■ Try it
Please repeat the whole listing exactly, but leave out any picture it holds.

■ Data listing
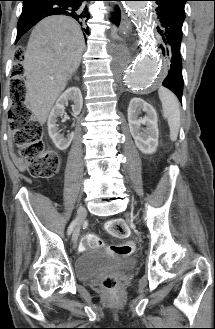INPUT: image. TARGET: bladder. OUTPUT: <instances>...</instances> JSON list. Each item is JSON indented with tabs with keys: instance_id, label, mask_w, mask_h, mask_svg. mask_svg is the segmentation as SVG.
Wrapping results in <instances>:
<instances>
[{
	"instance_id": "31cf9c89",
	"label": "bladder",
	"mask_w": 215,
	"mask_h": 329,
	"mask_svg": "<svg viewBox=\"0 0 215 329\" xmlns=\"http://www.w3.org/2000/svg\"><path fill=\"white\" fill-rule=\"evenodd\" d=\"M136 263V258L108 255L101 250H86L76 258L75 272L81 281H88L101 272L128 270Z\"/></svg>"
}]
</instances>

■ Response for this exercise
INPUT: image. TARGET: bladder. OUTPUT: <instances>...</instances> JSON list. Each item is JSON indented with tabs with keys: instance_id, label, mask_w, mask_h, mask_svg. mask_svg is the segmentation as SVG.
Wrapping results in <instances>:
<instances>
[{
	"instance_id": "31cf9c89",
	"label": "bladder",
	"mask_w": 215,
	"mask_h": 329,
	"mask_svg": "<svg viewBox=\"0 0 215 329\" xmlns=\"http://www.w3.org/2000/svg\"><path fill=\"white\" fill-rule=\"evenodd\" d=\"M136 263V258L108 255L101 250H86L76 258L75 272L81 281H88L101 272L128 270Z\"/></svg>"
}]
</instances>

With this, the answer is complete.